For Bitcoin, are the storage solutions and wallets on offer its weakest link?
While Bitcoin offers the unique ability to be self-sovereign and censorship resistance it also entrusts the responsibility of safeguarding the currency solely on the user. As Bitcoin has grown in popularity in recent years and as more users start using the cryptocurrency, custody and secure storage measures need to be prioritized.
In the latest episode of the Bitcoin & Co. podcast, Leo Wandersleb spoke about the need for better custody solutions for Bitcoin users and much-needed improvements with regard to Bitcoin wallets. He noted that,
“The goal is to avoid exit scans and to a avoid major flaws that would make all the users of a certain wallet vulnerable to some backdoors that get injected by the provider or by somebody who has the means to add her attack through maybe some libraries that are used in that wallet, etc.”
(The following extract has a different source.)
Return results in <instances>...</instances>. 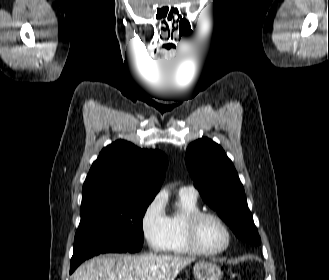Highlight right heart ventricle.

The now infamous Mt. Gox incident in which over $450 million worth of Bitcoin was stolen/lost continues to be one of the darkest moments in the cryptocurrency world. Wandersleb noted that such catastrophes are very likely to even happen in the Bitcoin wallet ecosystem if security concerns aren’t addressed. He pointed out that,
“What happened with Mt. Gox. but also with other smaller wallets where hundreds of millions of dollars were lost and never to be recovered and I think something like that will also happen in the wallet space.”
During the course of Bitcoin’s history one of the most promising characteristics that have been widely discussed its ability to be a truly independent system of finance, with no external entity holding the reins.
When it comes to hacks and cases of theft, the Bitcoin landscape has seen significant improvement over the past year. However, recent reports from KPMG also suggest that a lack of adequate safeguards is also, in turn, becoming a barrier for greater institutional adoption.
While this advanced level of self-sovereignty is a much needed and welcome change for many users, it also adds high levels of responsibility to the user. Wandersleb noted,
“In Bitcoin, we tell people, be your own bank, but being your own bank is a responsibility that not everybody is up to. So I want to make more wallets capable of keeping the Bitcoins safe by making them transparent to the security researchers.”